▶ **Exercise objective**: Set down all of the entries below exactly, and omit the pictures.

▶ **Material supplied**:
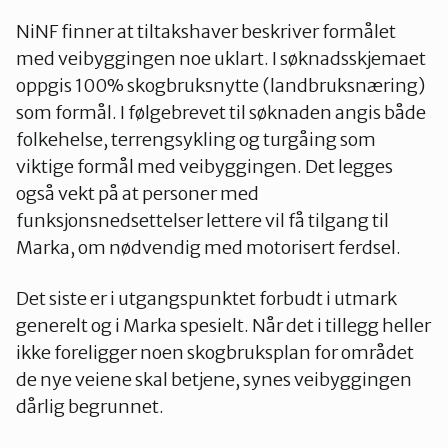
NiNF finner at tiltakshaver beskriver formålet
med veibyggingen noe uklart. I søknadsskjemaet
Oslo Vest
oppgis 100% skogbruksnytte (landbruksnæring)
som formål. I følgebrevet til søknaden angis både
folkehelse, terrengsykling og turgåing som
Vestby-Frogn
viktige formål med veibyggingen. Det legges
også vekt på at personer med
funksjonsnedsettelser lettere vil få tilgang til
Marka, om nødvendig med motorisert ferdsel.
Det siste er i utgangspunktet forbudt i utmark
generelt og i Marka spesielt. Når det i tillegg heller
ikke foreligger noen skogbruksplan for området
de nye veiene skal betjene, synes veibyggingen
dårlig begrunnet.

▶ **Output for this exercise**:
NiNF finner at tiltakshaver beskriver formålet
med veibyggingen noe uklart. I søknadsskjemaet
Oslo Vest
oppgis 100% skogbruksnytte (landbruksnæring)
som formål. I følgebrevet til søknaden angis både
folkehelse, terrengsykling og turgåing som
Vestby-Frogn
viktige formål med veibyggingen. Det legges
også vekt på at personer med
funksjonsnedsettelser lettere vil få tilgang til
Marka, om nødvendig med motorisert ferdsel.
Det siste er i utgangspunktet forbudt i utmark
generelt og i Marka spesielt. Når det i tillegg heller
ikke foreligger noen skogbruksplan for området
de nye veiene skal betjene, synes veibyggingen
dårlig begrunnet.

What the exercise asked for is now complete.